Corrugated baskets present two different coding problems: how one might mark assembly information directly on a custom-punched tape, and how one might write down (on a piece of paper) assembly information for a tape pre-marked with a standard consecutive numbering. The latter is the topic here.
In the standard consecutive numbering, orienting the tape from the smaller to the larger numbers, each segment of the tape (i.e., a segment between crossings) should be marked near its terminal end as shown above, so that the number naturally becomes a sub-address for the nearest crossing.
All the crossings in a corrugated basket look the same. Rotated so that the converging quadrant is at the bottom, as shown above, they all look like the diagram. The crossing has a binomial address (represented here generically by 0,1): an even sub-address on the left and an odd sub-address on the right. (Those positions might just as well be reversed, but, to make things easier for the basket maker, we will always choose a basepoint for the counting that makes the above diagram correct.)
The oriented geodesic path is always a boundary between white and a tinted region. At each crossing, white switches sides; “black” also switches sides but its tint changes as well. For example, in the diagram, the 0 strand, before this crossing, has white on the right, and the dark tint on the left. After this crossing, white is on the left and the light tint is on the right. Also, the sub-address will have incremented by one and so changed parity.
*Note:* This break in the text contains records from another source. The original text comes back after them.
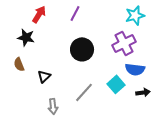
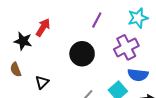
purple line: (75, 13) -> (97, 20), moved
red arrow: (39, 14) -> (43, 27), moved

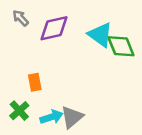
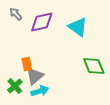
green diamond: (121, 46) -> (94, 66), moved
gray triangle: (72, 117) -> (35, 76), moved

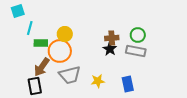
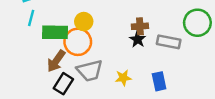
cyan line: (30, 28) -> (31, 18), moved
green circle: (138, 35) -> (197, 23), moved, size x1.5
green rectangle: (41, 43) -> (55, 32), size x1.5
black rectangle: (35, 86) -> (63, 84), moved, turned 42

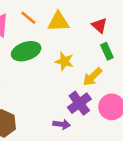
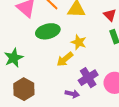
yellow arrow: (92, 77) -> (65, 59), moved

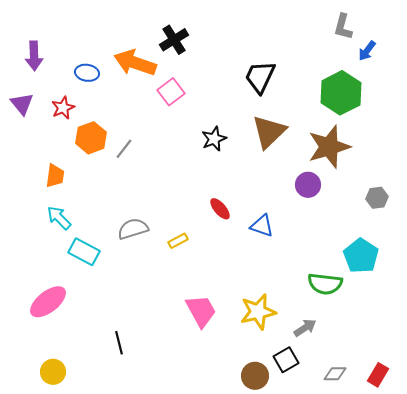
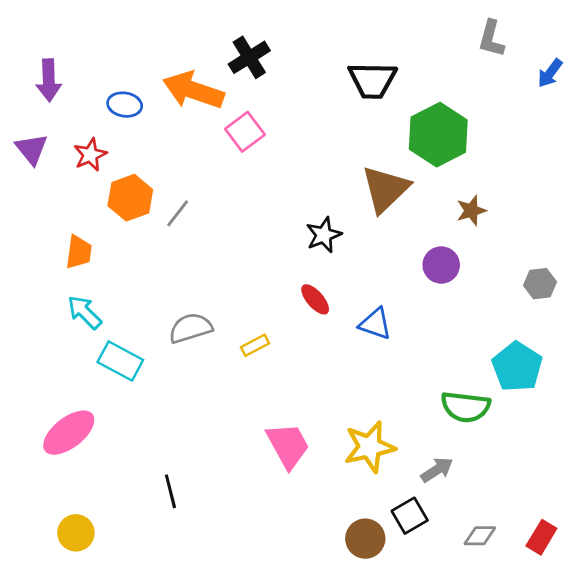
blue arrow: (367, 51) -> (550, 73), moved
black trapezoid: (260, 77) -> (372, 80), moved, turned -114
green hexagon: (341, 93) -> (438, 135), moved
black star: (214, 139) -> (324, 235), moved
brown star: (329, 147) -> (471, 211), size x0.5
If we are going to be walking along the path a lot in the oriented direction, it might be good to have the right leg shorter than the left because there is always going to be either a dale on the left or a hill on the right.
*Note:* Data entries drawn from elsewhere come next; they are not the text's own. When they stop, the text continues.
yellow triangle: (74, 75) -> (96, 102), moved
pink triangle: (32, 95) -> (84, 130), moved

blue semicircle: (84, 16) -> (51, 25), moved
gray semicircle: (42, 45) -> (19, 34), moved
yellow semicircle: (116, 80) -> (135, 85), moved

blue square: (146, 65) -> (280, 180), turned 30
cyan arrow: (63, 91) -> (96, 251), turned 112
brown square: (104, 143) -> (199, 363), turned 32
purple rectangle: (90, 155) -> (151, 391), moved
0 and 1 in the diagram merely symbolize even and odd sub-addresses, their relative magnitude is unknown: either could be the bigger sub-address and thus the later strand. If, say, the even sub-address is bigger, then we are colliding with the left side of the earlier strand and are potentially closing a dale region, conversely, if the odd address is bigger, then we are colliding with the right side of the earlier strand, and are potentially closing a hill region.
If we always write the full address in "even-odd" order, it is easy to remember on which side of the smaller sub-address the bigger sub-address is approaching.